Evidemment, cette proposition se doit de s’accompagner de quelques arguments :
A point perdu ceste vesprée
Les plis de sa robe pourprée,
Et son teint au vostre pareil.
Alors là, chapeau. Je dois dire que c’est une manière particulièrement originale de dire « Vous êtes charmante mademoiselle » ou encore « T’es bonne ». Le dragueur à la noix digne de ce nom sait se mettre en quatre pour flatter la vanité de l’oiselle et la faire se sentir unique, quand bien même elle serait la quarantième de la journée à qui il ressert son baratin – la preuve : combien êtes-vous à avoir lu ce poème depuis qu’il a été écrit ? Hein ? Et n’est-il pas toujours aussi convaincant ?

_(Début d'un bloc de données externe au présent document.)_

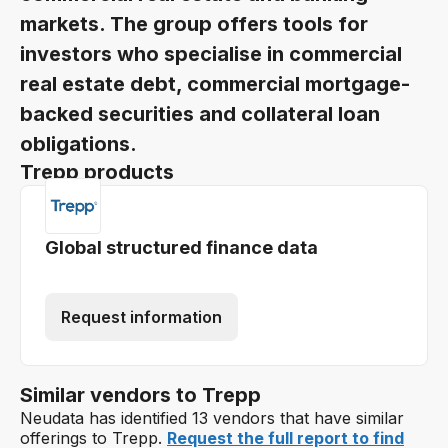
markets. The group offers tools for
investors who specialise in commercial
real estate debt, commercial mortgage-
backed securities and collateral loan
obligations.
Trepp products
Global structured finance data
Request information
Similar vendors to Trepp
Neudata has identified 13 vendors that have similar
offerings to Trepp.
Request the full report to find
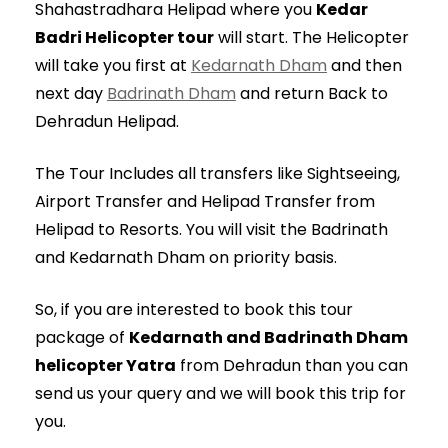
Shahastradhara Helipad where you
Kedar
Badri Helicopter tour
will start. The Helicopter
will take you first at
Kedarnath Dham
and then
next day
Badrinath Dham
and return Back to
Dehradun Helipad.
The Tour Includes all transfers like Sightseeing,
Airport Transfer and Helipad Transfer from
Helipad to Resorts. You will visit the Badrinath
and Kedarnath Dham on priority basis.
So, if you are interested to book this tour
package of
Kedarnath and Badrinath Dham
helicopter Yatra
from Dehradun than you can
send us your query and we will book this trip for
you.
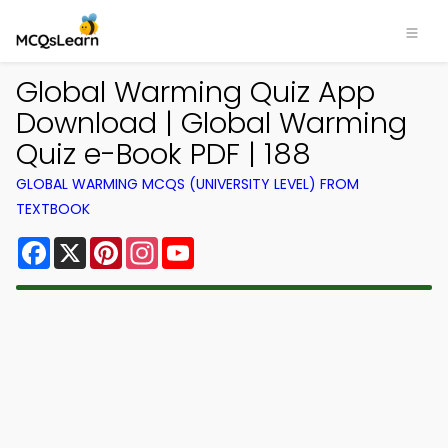
Global Warming Quiz App
Download | Global Warming
Quiz e-Book PDF | 188
GLOBAL WARMING MCQS (UNIVERSITY LEVEL) FROM
TEXTBOOK
Facebook
X
Pinterest
Instagram
YouTube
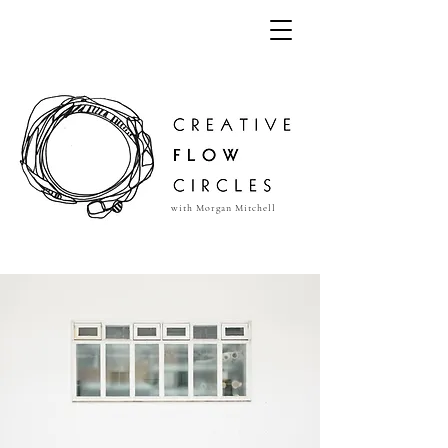
with Morgan Mitchell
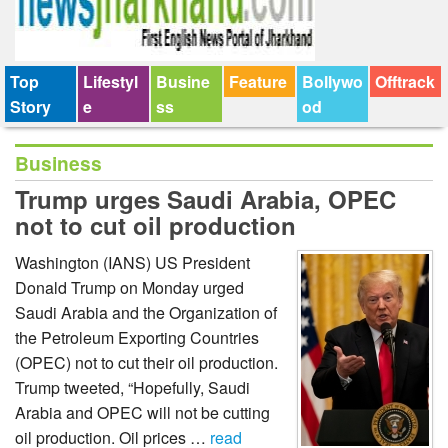
Top
Lifestyl
Busine
Feature
Bollywo
Offtrack
Story
e
ss
od
Business
Trump urges Saudi Arabia, OPEC
not to cut oil production
Washington (IANS) US President
Donald Trump on Monday urged
Saudi Arabia and the Organization of
the Petroleum Exporting Countries
(OPEC) not to cut their oil production.
Trump tweeted, “Hopefully, Saudi
Arabia and OPEC will not be cutting
oil production. Oil prices …
read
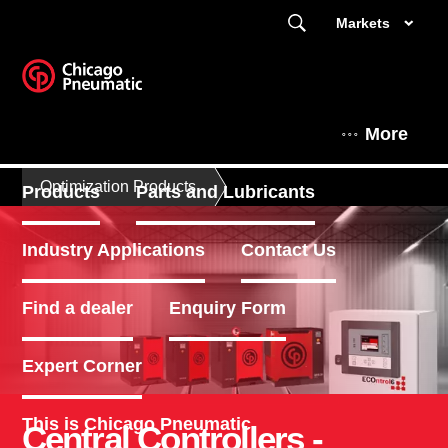
Markets
More
Optimization Products
Products
Parts and Lubricants
Industry Applications
Contact Us
Find a dealer
Enquiry Form
Expert Corner
This is Chicago Pneumatic
Central Controllers -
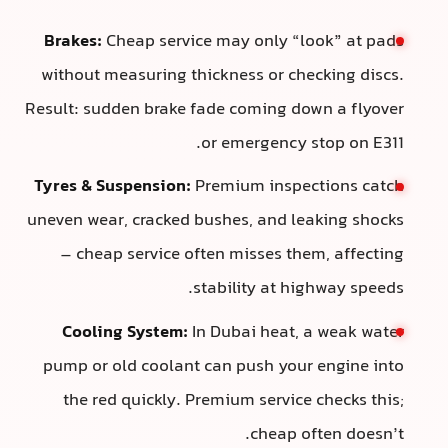
Brakes:
Cheap service may only “look” at pads
without measuring thickness or checking discs.
Result: sudden brake fade coming down a flyover
or emergency stop on E311.
Tyres & Suspension:
Premium inspections catch
uneven wear, cracked bushes, and leaking shocks
– cheap service often misses them, affecting
stability at highway speeds.
Cooling System:
In Dubai heat, a weak water
pump or old coolant can push your engine into
the red quickly. Premium service checks this;
cheap often doesn’t.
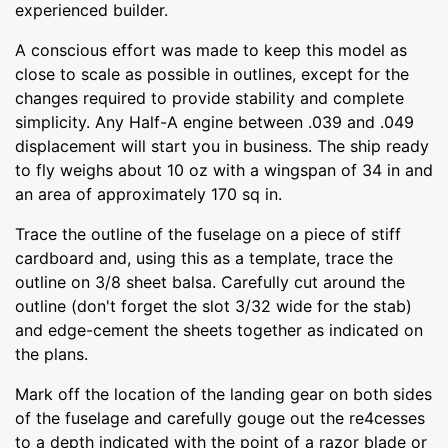
experienced builder.
A conscious effort was made to keep this model as
close to scale as possible in outlines, except for the
changes required to provide stability and complete
simplicity. Any Half-A engine between .039 and .049
displacement will start you in business. The ship ready
to fly weighs about 10 oz with a wingspan of 34 in and
an area of approximately 170 sq in.
Trace the outline of the fuselage on a piece of stiff
cardboard and, using this as a template, trace the
outline on 3/8 sheet balsa. Carefully cut around the
outline (don't forget the slot 3/32 wide for the stab)
and edge-cement the sheets together as indicated on
the plans.
Mark off the location of the landing gear on both sides
of the fuselage and carefully gouge out the re4cesses
to a depth indicated with the point of a razor blade or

C’est alors qu’intervient tout l’art du dragueur à la noix. Tout en flattant la demoiselle, la mettre en comparaison avec une autre beauté que l’on dénigre allègrement :
Las ! voyez comme en peu d'espace,
Mignonne, elle a dessus la place
Las ! las ses beautez laissé cheoir !
Ô vrayment marastre Nature,
Puis qu'une telle fleur ne dure
Que du matin jusques au soir !
L’effet est double. D’une part, le dragueur à la noix se met à l’abri de l’accusation de goujaterie, puisqu’il ne dit pas directement à la demoiselle qu’elle n’est pas si bien que ça. D’autre part, il crée chez elle une légère mortification et un sentiment d’incertitude de soi : elle doit bien sentir qu’elle est face à un homme qui ne se laisse pas impressionner, un homme qui pourrait la critiquer elle-même au besoin, bref, qu’elle n’est pas en position de force.
Une fois la jeune fille mise en position d’infériorité, reste à recueillir les fruits de ce travail de sape de son orgueil : c’est le moment de réitérer les propositions malhonnêtes, qu’elle sera alors bien plus à même d’entendre, et même de trouver généreuses :
Donc, si vous me croyez, mignonne,
Tandis que vostre âge fleuronne
En sa plus verte nouveauté,
Cueillez, cueillez vostre jeunesse
Puis rebondir enfin sur la conclusion légitime sans laquelle aucune drague à la noix ne serait ce qu’elle est, le coup de pied de l’âne :
Comme à ceste fleur la vieillesse
Fera ternir vostre beauté.
Oui, car tout de même, chères oiselles, on n’est pas là pour flatter votre ego ; s'agirait pas de vous jeter des fleurs, non plus. Tout dragueur à la noix se doit donc de cracher en fin de compte sur celle qu’il vient d’aborder, de trouver la petite insulte mesquine qui la mortifiera, pour lui faire sentir la vanité des vanités.
Visiblement, du temps de Ronsard, on pensait déjà que la meilleure façon de mettre une femme dans son lit était de la traiter de future vieille fille fripée et aigrie. Une longue tradition, en somme…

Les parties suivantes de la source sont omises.